There are 2 coins in a bin. When one of them is flipped it lands on heads with probability 0.6 and when the other is flipped it lands on heads with probability 0.3. One of these coins is to be randomly chosen and then flipped. Without knowing which coin is chosen, you can bet any amount up to 10 dollars and you then either win that amount if the coin comes up heads or lose if it comes up tails. Suppose, however, that an insider is willing to sell you, for an amount c, the information as to which coin was selected. What is your expected payoff if you buy this information? Note that if you buy it and then bet x, then you will end up either winning x - c or -x - c (that is, losing x + c in the latter case). Also, for what values of c does it pay to purchase the information?
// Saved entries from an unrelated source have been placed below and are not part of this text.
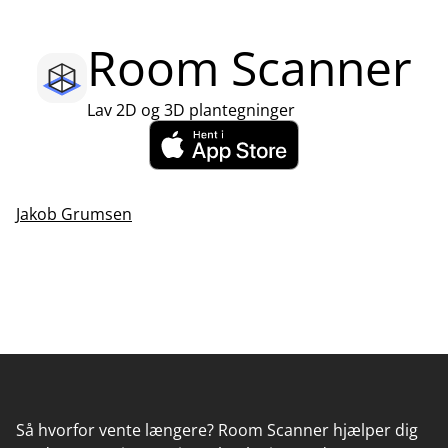
Room Scanner
Lav 2D og 3D plantegninger
Jakob Grumsen
Så hvorfor vente længere? Room Scanner hjælper dig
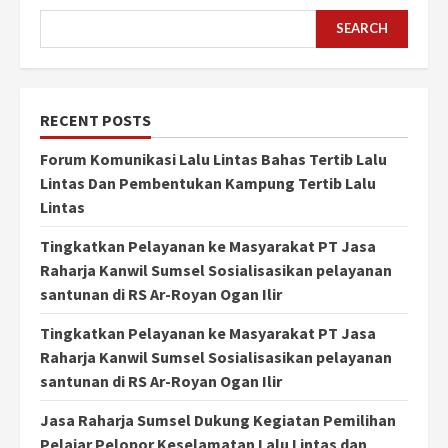
SEARCH
RECENT POSTS
Forum Komunikasi Lalu Lintas Bahas Tertib Lalu
Lintas Dan Pembentukan Kampung Tertib Lalu
Lintas
Tingkatkan Pelayanan ke Masyarakat PT Jasa
Raharja Kanwil Sumsel Sosialisasikan pelayanan
santunan di RS Ar-Royan Ogan Ilir
Tingkatkan Pelayanan ke Masyarakat PT Jasa
Raharja Kanwil Sumsel Sosialisasikan pelayanan
santunan di RS Ar-Royan Ogan Ilir
Jasa Raharja Sumsel Dukung Kegiatan Pemilihan
Pelajar Pelopor Keselamatan Lalu Lintas dan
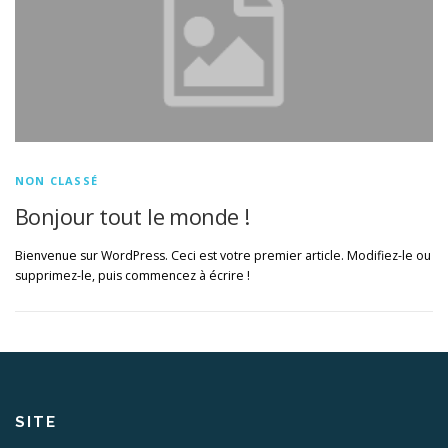
NON CLASSÉ
Bonjour tout le monde !
Bienvenue sur WordPress. Ceci est votre premier article. Modifiez-le ou
supprimez-le, puis commencez à écrire !
SITE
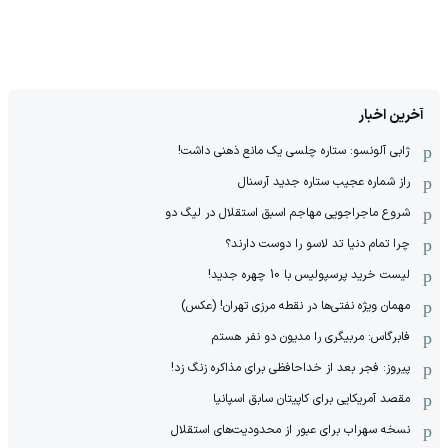
آخرین اخبار
ژابی آلونسو: ستاره چلسی یک مانع ذهنی داشت!
راز شماره عجیب ستاره جدید آرسنال
شروع ماجراجویی مهاجم اسبق استقلال در لیگ دو
چرا تمام دنیا تد لاسو را دوست دارند؟
لیست خرید پرسپولیس با 10 چهره جدید!
مهمان‌ ویژه نفتی‌ها در نقطه مرزی تهران! (عکس)
فابرگاس: مربیگری را مدیون دو نفر هستم
پیروز: فجر بعد از خداحافظی برای مذاکره زنگ زد!
مقصد آمریکایی برای کاپیتان سابق اسپانیا
نسخه سهراب برای عبور از محدودیت‌های استقلال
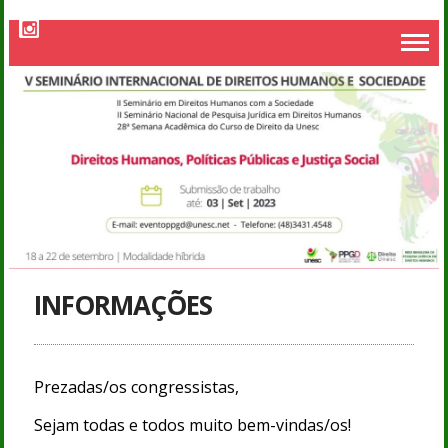
INFORMAÇÕES
Prezadas/os congressistas,
Sejam todas e todos muito bem-vindas/os!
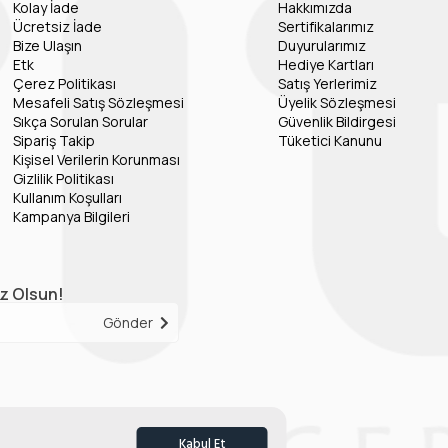
Kolay İade
Hakkımızda
Ücretsiz İade
Sertifikalarımız
Bize Ulaşın
Duyurularımız
Etk
Hediye Kartları
Çerez Politikası
Satış Yerlerimiz
Mesafeli Satış Sözleşmesi
Üyelik Sözleşmesi
Sıkça Sorulan Sorular
Güvenlik Bildirgesi
Sipariş Takip
Tüketici Kanunu
Kişisel Verilerin Korunması
Gizlilik Politikası
Kullanım Koşulları
Kampanya Bilgileri
iz Olsun!
Gönder
Kabul Et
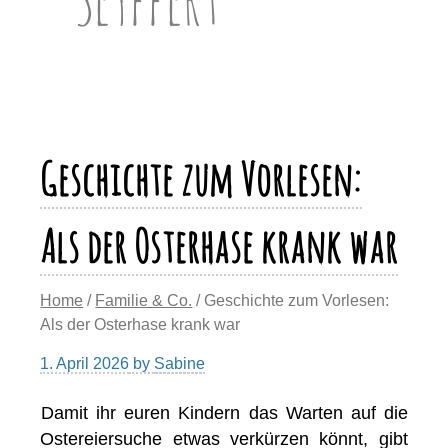
Geschichte zum Vorlesen:
Als der Osterhase krank war
Home
/
Familie & Co.
/ Geschichte zum Vorlesen:
Als der Osterhase krank war
1. April 2026
by
Sabine
Damit ihr euren Kindern das Warten auf die
Ostereiersuche etwas verkürzen könnt, gibt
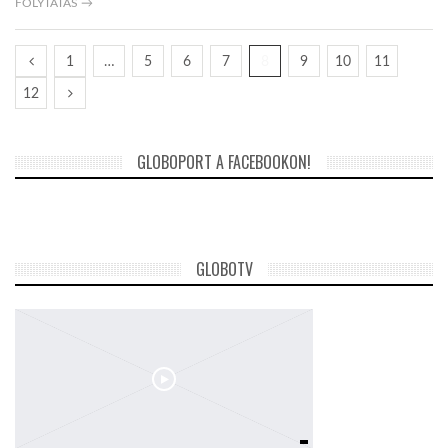
FOLYTATÁS →
1
…
5
6
7
8
9
10
11
12
GLOBOPORT A FACEBOOKON!
GLOBOTV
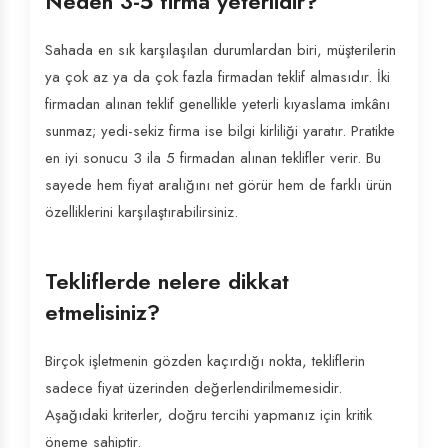
Neden 3-5 firma yeterlidir?
Sahada en sık karşılaşılan durumlardan biri, müşterilerin
ya çok az ya da çok fazla firmadan teklif almasıdır. İki
firmadan alınan teklif genellikle yeterli kıyaslama imkânı
sunmaz; yedi-sekiz firma ise bilgi kirliliği yaratır. Pratikte
en iyi sonucu 3 ila 5 firmadan alınan teklifler verir. Bu
sayede hem fiyat aralığını net görür hem de farklı ürün
özelliklerini karşılaştırabilirsiniz.
Tekliflerde nelere dikkat
etmelisiniz?
Birçok işletmenin gözden kaçırdığı nokta, tekliflerin
sadece fiyat üzerinden değerlendirilmemesidir.
Aşağıdaki kriterler, doğru tercihi yapmanız için kritik
öneme sahiptir.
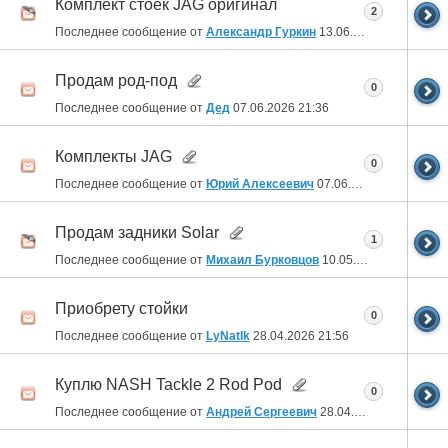
Комплект стоек JAG оригинал
2
Последнее сообщение от
Александр Гуркин
13.06.2026
20:38
Продам род-под
0
Последнее сообщение от
Дед
07.06.2026
21:36
Комплекты JAG
0
Последнее сообщение от
Юрий Алексеевич
07.06.2026
21:15
Продам задники Solar
1
Последнее сообщение от
Михаил Бурковцов
10.05.2026
20:47
Приобрету стойки
0
Последнее сообщение от
LyNatIk
28.04.2026
21:56
Куплю NASH Tackle 2 Rod Pod
0
Последнее сообщение от
Андрей Сергеевич
28.04.2026
21:40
2. The attempt at a solution
I'm asked to find E[Y] where Y is a discrete random variable representing the payoff given that I've paid c to buy information. What are the possible values Y can take? x can be at most 10 - c so -(10 - c) - c = -10 <= Y <= (10 - c) - c = 10 - 2c.

If Y >= -c, then the coin must have landed heads. Otherwise, it must have landed tails. Thus, P{Y >= -c} equals the probability of the coin landing heads, P(H), and P{Y < -c} equals the probability of the coin landing tails, P(T).

Let p(y) = P{Y = y}. There are 11 - c values of y for which y >= -c and 10 - c values of y for which y < c. Thus p(y) = P(H) / (11 - c) for y >= -c and p(y) = P(T) / (10 - c) otherwise.

E[Y] = P(T) / (10 - c) * (-10 + ... + -c - 1) + P(H) / (11 - c) * (-c + ... + 10 - 2c)

Is this correct?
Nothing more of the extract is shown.